Step 3 management: A postpartum patient describing intrusive thoughts of drowning her infant that terrify her, that she actively avoids being alone with the baby to prevent acting on, requires urgent psychiatric evaluation, ERP-focused treatment, sertraline initiation, and a safety/support plan, NOT reflexive CPS referral — distinguishing OCD from postpartum psychosis is the central clinical and ethical decision.

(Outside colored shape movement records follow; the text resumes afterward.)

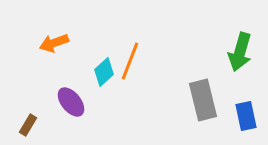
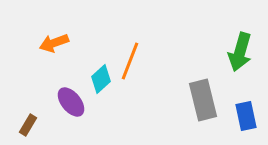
cyan diamond: moved 3 px left, 7 px down
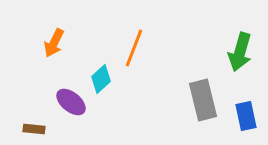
orange arrow: rotated 44 degrees counterclockwise
orange line: moved 4 px right, 13 px up
purple ellipse: rotated 12 degrees counterclockwise
brown rectangle: moved 6 px right, 4 px down; rotated 65 degrees clockwise
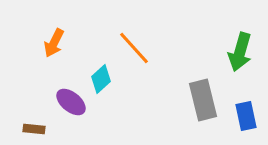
orange line: rotated 63 degrees counterclockwise
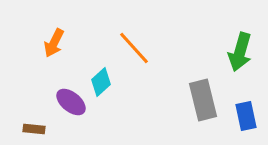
cyan diamond: moved 3 px down
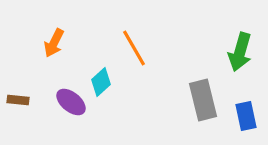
orange line: rotated 12 degrees clockwise
brown rectangle: moved 16 px left, 29 px up
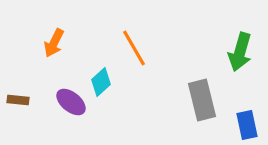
gray rectangle: moved 1 px left
blue rectangle: moved 1 px right, 9 px down
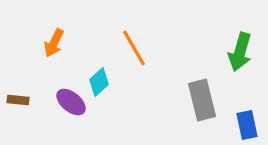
cyan diamond: moved 2 px left
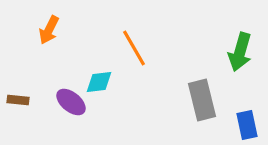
orange arrow: moved 5 px left, 13 px up
cyan diamond: rotated 36 degrees clockwise
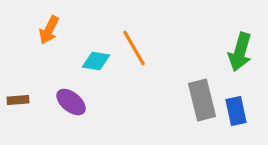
cyan diamond: moved 3 px left, 21 px up; rotated 16 degrees clockwise
brown rectangle: rotated 10 degrees counterclockwise
blue rectangle: moved 11 px left, 14 px up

| • Neurobiology: dysfunction of the cortico-striato-thalamo-cortical (CSTC) loop — orbitofrontal cortex, anterior cingulate, caudate, thalamus hyperactivity; serotonin and glutamate dysregulation; treatment normalizes circuit activity. | ||||
| • Genetics: ~40–50% heritability; first-degree relatives 4–5× risk; SLC1A1 (glutamate transporter), serotonin transporter polymorphisms implicated. | ||||
| • Comorbidity rates: MDD ~60%, anxiety disorders ~75%, tic disorders ~30%, ADHD ~15%, eating disorders ~10%, BDD ~10%, hoarding ~10%. | ||||
| • Y-BOCS bands: subclinical <8 | mild 8–15 | moderate 16–23 | severe 24–31 | extreme 32–40. ≥16 = treat. |
| • First-line drugs: SSRI (sertraline, fluoxetine, fluvoxamine, paroxetine, escitalopram, citalopram with caps) at high doses for 8–12 weeks. | ||||
| • Most effective single drug: clomipramine — but second-line due to anticholinergic and cardiac effects. | ||||
| • First-line psychotherapy: Exposure and Response Prevention (ERP) — more effective than relaxation or generic CBT. | ||||
| • Augmentation of choice for SSRI partial response: low-dose risperidone or aripiprazole, especially with tics or poor insight. | ||||
| • Pregnancy: sertraline preferred; paroxetine avoided (cardiac malformations). | ||||
| • Pediatric FDA-approved SSRIs for OCD: sertraline (≥6 yo), fluoxetine (≥7), fluvoxamine (≥8); clomipramine (≥10). | ||||
| • Citalopram cap: 40 mg adults / 20 mg elderly or CYP2C19 poor metabolizer (QT). | ||||
| • Drugs to AVOID/limit: benzodiazepines (no monotherapy role), stimulants (worsen tics), bupropion (ineffective for OCD). | ||||
| • PANDAS: sudden pediatric OCD/tics post-strep; treat infection + standard OCD care. | ||||
| • Postpartum OCD vs. postpartum psychosis: ego-dystonic vs. ego-syntonic — different treatment, different urgency. | ||||
| • Hoarding: separate DSM-5 disorder; CBT specialized; weak SSRI evidence. | ||||
| • Trichotillomania/excoriation: habit reversal training first; N-acetylcysteine adjunct. | ||||
| • OCPD: ego-syntonic perfectionism, no true compulsions; treat with psychotherapy. | ||||
| • Refractory OCD options: clomipramine, antipsychotic augmentation, deep TMS, residential ERP, DBS. | ||||
| • Suicide risk: ~10–15% lifetime attempt; screen at every visit. | ||||
| • Relapse risk off medication: >50% in 1 year; combination CBT + SSRI lowers relapse. | ||||
| Board pearl: "Higher dose, longer trial" — OCD requires SSRI doses above depression targets and ≥8–12 weeks before declaring failure; vignettes that change drugs at 4 weeks at low dose are wrong-answer traps. |
Step 3 management: Most OCD wrong answers on Step 3 involve premature medication switching, benzodiazepine monotherapy, antipsychotic monotherapy, or paroxetine in pregnancy — recognize these patterns instantly.
OCD is a chronic CSTC-circuit disorder of ego-dystonic obsessions and compulsions, diagnosed clinically with the Y-BOCS, treated first-line with exposure-and-response-prevention CBT and high-dose, long-trial SSRIs (sertraline, fluoxetine, fluvoxamine, paroxetine, escitalopram), and escalated by switching SSRIs, adding clomipramine, or augmenting with low-dose risperidone/aripiprazole before considering deep TMS or DBS.
Board pearl: When in doubt on a Step 3 OCD question, the answer is almost always "SSRI at OCD-level dose for 8–12 weeks plus exposure-and-response-prevention therapy" — and the wrong answer is almost always a benzodiazepine, antipsychotic monotherapy, paroxetine in pregnancy, or premature medication switching.